Any help appreciated.

2. Originally Posted by DangerousDave
Hi all,

Would anybody be able to explain the technique for integrating something like this:

4p^2sin(10p^3-5) dp

I've been trying to do it by parts but with no success at all.
Any help appreciated.
Don't use integration by parts. Use the substitution $u = 10p^3 - 5$.

3. Cheers for response - but it still seems to be turning out pretty hideous. Am I to reformulate 4p^2 in terms of u too (and of course get du in terms of dp) to get a full expression in terms of u to integrate with respect to u? It seems like that results in a simlarly nasty-looking product in need of integration.

4. Originally Posted by DangerousDave
Cheers for response - but it still seems to be turning out pretty hideous.
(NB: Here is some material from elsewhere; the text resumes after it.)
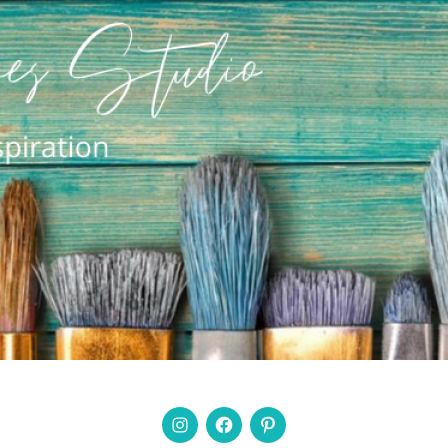
Instagram
Facebook
Pinterest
Am I to reformulate 4p^2 in terms of u too (and of course get du in terms of dp) to get a full expression in terms of u to integrate with respect to u? It seems like that results in a simlarly nasty-looking product in need of integration.
$\int 4 p^2 \sin (10 p^3 - 5) \, dp$ becomes $\frac{2}{15} \int \sin (u) \, du$.

5. I think now I'm beginning to discover exactly where one of the main missing chunks in my education in calculus lies. I think I understand what's going on here:

du/dp = 30p^2, therefore dp = du/30p^2

that cancels immediately with 4P^2 to produce 2/15, which can then be removed in front of the integral.
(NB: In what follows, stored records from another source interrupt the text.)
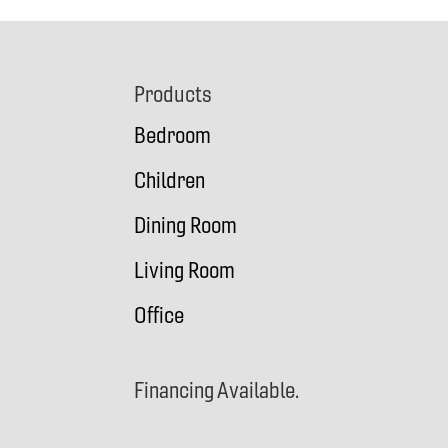
Footer
Products
Bedroom
Children
Dining Room
Living Room
Office
Financing Available.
My weakness is that I never really got to grips with the significance of the d-terms, and what it was permissible to do with them. 'With respect to' is such a non-mathematical sounding idea, that I didn't really know what to do with 'with respect to u divided by 30p^2' - that seems like comparing apples and oranges to me, and hard to see as a seamless part of the mathematical expression. Oh well, thanks for the help anyway.
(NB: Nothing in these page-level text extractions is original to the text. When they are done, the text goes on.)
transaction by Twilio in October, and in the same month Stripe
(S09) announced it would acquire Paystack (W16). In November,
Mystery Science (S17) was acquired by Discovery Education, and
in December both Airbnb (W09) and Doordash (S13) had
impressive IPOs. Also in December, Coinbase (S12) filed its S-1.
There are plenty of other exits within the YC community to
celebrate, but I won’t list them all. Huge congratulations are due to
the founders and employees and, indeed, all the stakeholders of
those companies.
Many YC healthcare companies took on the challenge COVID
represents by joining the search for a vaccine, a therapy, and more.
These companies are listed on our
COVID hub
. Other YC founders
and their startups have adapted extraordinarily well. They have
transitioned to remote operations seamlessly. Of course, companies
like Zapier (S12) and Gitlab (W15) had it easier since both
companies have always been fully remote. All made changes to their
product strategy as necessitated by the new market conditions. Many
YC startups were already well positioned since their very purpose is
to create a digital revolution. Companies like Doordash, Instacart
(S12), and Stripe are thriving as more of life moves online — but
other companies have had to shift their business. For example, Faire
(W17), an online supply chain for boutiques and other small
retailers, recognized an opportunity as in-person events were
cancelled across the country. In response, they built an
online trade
6. Originally Posted by DangerousDave
I think now I'm beginning to discover exactly where one of the main missing chunks in my education in calculus lies. I think I understand what's going on here:

du/dp = 30p^2, therefore dp = du/30p^2

that cancels immediately with 4P^2 to produce 2/15, which can then be removed in front of the integral.

My weakness is that I never really got to grips with the significance of the d-terms, and what it was permissible to do with them. 'With respect to' is such a non-mathematical sounding idea, that I didn't really know what to do with 'with respect to u divided by 30p^2' - that seems like comparing apples and oranges to me, and hard to see as a seamless part of the mathematical expression. Oh well, thanks for the help anyway.
You seem to have the right idea now.